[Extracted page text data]
BEGIN

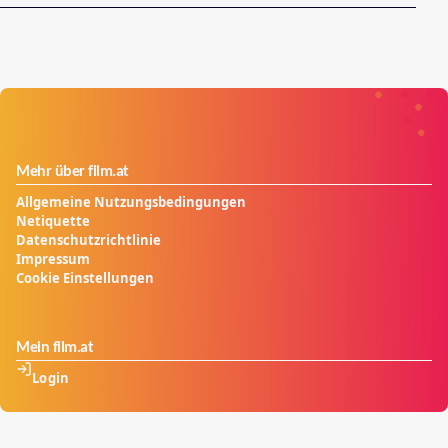
Mehr über film.at
Allgemeine Nutzungsbedingungen
Netiquette
Datenschutzrichtlinie
Impressum
Cookie Einstellungen
Mein film.at
Login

END

→ Brief:
Could you give again exactly the lines from the line containing "Datenschutzrichtlinie" through the final line of the data above, and no others?

→ Task result:
Datenschutzrichtlinie
Impressum
Cookie Einstellungen
Mein film.at
Login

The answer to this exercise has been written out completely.